> **What this task involves**:
Repeat exactly the lines from the start of the entries below through the line containing "Not only do pavilions serve as a great shaded". Omit the rest.

> **Given data**:
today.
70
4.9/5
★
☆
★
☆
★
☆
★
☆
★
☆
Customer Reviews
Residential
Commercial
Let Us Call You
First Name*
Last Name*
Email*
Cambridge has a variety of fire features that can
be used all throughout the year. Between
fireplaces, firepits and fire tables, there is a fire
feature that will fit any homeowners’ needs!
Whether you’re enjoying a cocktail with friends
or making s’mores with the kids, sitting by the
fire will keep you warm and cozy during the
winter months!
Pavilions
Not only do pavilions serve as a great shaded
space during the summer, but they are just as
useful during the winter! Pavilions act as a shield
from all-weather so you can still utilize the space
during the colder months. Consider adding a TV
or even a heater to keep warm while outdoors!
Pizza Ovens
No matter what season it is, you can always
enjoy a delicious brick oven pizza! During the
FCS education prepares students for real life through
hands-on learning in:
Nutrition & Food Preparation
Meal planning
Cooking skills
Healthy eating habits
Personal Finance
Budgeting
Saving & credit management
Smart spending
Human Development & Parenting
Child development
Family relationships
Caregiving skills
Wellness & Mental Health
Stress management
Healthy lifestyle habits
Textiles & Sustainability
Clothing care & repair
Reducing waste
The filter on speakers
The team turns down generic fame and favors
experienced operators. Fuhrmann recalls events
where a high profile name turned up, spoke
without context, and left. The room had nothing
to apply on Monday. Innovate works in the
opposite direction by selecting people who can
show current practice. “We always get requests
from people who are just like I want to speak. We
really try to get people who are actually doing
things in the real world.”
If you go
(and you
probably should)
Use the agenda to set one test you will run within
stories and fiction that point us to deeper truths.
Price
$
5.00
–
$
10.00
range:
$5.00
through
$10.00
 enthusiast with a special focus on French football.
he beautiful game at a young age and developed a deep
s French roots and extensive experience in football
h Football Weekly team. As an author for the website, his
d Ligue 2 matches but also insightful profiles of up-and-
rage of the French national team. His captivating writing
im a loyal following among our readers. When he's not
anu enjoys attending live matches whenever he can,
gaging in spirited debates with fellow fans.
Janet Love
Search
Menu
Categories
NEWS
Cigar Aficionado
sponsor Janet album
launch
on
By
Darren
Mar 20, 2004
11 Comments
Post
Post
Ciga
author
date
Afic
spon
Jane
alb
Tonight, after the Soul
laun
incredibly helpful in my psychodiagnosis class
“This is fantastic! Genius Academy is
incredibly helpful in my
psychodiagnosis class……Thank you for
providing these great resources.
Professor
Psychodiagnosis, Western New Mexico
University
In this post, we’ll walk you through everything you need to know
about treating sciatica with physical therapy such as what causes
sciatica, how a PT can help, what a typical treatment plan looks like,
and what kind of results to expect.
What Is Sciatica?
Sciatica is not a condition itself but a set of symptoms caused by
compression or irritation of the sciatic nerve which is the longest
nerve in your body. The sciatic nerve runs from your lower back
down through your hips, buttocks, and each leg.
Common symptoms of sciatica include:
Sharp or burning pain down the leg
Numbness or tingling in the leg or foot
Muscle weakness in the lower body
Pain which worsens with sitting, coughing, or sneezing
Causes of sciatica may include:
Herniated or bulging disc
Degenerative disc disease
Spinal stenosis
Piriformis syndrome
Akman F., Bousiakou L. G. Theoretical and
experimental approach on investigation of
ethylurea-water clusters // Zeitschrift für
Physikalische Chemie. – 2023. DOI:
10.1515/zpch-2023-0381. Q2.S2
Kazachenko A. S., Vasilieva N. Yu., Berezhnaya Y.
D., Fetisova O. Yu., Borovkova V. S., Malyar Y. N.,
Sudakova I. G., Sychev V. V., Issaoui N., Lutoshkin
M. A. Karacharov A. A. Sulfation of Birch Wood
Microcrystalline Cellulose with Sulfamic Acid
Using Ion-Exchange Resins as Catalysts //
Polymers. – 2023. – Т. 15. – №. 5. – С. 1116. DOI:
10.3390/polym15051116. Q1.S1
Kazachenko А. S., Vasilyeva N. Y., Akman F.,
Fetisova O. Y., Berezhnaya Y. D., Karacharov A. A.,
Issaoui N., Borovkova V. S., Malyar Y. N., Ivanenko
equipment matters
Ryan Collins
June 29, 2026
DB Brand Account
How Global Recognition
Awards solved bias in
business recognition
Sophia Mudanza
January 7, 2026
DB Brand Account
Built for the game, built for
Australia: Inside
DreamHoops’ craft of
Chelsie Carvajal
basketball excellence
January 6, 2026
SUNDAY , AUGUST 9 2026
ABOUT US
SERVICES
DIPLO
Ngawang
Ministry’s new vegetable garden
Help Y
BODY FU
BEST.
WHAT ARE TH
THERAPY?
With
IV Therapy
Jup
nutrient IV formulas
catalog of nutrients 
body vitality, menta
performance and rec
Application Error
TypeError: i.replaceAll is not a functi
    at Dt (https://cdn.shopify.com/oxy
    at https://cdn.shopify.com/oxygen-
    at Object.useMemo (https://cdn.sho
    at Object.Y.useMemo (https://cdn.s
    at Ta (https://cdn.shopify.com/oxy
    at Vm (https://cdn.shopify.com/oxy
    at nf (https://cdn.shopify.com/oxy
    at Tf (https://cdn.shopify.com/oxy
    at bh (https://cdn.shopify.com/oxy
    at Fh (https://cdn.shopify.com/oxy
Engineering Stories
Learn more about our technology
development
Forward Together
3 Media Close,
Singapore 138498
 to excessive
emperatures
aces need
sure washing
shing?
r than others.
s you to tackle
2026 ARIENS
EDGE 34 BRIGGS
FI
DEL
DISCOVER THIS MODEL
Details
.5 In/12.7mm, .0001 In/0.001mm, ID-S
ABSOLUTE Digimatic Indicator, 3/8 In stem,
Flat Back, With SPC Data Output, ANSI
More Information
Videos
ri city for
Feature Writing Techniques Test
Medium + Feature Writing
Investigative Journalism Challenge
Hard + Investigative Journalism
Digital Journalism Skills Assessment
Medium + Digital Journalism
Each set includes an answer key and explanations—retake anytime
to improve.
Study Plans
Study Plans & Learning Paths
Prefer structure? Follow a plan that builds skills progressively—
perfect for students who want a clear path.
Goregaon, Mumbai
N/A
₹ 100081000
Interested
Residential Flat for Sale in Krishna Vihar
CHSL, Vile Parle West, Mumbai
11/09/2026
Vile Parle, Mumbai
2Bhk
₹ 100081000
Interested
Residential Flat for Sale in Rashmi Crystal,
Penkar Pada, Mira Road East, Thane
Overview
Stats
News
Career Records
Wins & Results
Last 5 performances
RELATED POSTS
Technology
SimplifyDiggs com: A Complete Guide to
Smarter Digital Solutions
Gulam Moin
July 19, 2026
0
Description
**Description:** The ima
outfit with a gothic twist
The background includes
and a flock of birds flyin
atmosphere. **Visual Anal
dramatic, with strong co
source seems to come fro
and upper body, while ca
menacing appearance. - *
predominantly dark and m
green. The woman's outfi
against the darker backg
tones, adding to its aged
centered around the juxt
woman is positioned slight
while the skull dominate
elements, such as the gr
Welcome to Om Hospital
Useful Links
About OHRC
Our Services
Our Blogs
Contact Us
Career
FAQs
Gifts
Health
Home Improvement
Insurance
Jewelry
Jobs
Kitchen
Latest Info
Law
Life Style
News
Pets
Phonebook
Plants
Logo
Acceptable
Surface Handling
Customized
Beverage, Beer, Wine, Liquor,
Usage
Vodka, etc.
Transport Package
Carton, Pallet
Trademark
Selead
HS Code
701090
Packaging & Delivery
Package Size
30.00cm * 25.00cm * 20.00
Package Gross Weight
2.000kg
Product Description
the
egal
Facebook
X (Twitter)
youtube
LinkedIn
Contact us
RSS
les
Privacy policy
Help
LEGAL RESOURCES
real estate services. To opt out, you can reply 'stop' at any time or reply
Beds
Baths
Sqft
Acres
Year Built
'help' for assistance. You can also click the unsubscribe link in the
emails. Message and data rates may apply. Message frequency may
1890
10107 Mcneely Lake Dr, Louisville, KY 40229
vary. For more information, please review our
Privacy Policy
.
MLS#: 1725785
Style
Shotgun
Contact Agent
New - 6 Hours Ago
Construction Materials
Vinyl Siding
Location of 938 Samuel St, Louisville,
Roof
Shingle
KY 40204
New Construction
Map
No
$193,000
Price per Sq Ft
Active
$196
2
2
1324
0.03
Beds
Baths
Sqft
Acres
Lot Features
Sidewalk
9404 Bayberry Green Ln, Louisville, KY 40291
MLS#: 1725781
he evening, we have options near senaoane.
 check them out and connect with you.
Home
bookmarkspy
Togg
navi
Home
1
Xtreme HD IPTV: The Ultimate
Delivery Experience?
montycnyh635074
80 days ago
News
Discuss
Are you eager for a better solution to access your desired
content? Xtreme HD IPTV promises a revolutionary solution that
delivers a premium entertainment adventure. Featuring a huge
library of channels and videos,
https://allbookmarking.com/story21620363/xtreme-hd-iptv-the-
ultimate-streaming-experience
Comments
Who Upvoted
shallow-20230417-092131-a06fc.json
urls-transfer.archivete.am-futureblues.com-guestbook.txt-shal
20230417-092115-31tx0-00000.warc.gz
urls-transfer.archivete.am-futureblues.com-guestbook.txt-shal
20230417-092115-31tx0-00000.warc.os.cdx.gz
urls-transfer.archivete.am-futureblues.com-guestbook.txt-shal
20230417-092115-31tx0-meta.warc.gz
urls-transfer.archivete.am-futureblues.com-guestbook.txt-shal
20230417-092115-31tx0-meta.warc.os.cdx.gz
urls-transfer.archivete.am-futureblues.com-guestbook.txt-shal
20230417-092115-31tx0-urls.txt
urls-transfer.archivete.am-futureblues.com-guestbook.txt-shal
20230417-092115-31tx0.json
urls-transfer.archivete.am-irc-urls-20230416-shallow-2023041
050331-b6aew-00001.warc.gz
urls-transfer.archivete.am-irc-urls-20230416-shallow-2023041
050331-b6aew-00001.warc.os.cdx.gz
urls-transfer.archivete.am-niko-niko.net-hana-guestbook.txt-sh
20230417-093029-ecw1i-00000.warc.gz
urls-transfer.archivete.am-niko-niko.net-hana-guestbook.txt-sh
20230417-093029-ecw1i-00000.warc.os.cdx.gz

> **Response to this task**:
today.
70
4.9/5
★
☆
★
☆
★
☆
★
☆
★
☆
Customer Reviews
Residential
Commercial
Let Us Call You
First Name*
Last Name*
Email*
Cambridge has a variety of fire features that can
be used all throughout the year. Between
fireplaces, firepits and fire tables, there is a fire
feature that will fit any homeowners’ needs!
Whether you’re enjoying a cocktail with friends
or making s’mores with the kids, sitting by the
fire will keep you warm and cozy during the
winter months!
Pavilions
Not only do pavilions serve as a great shaded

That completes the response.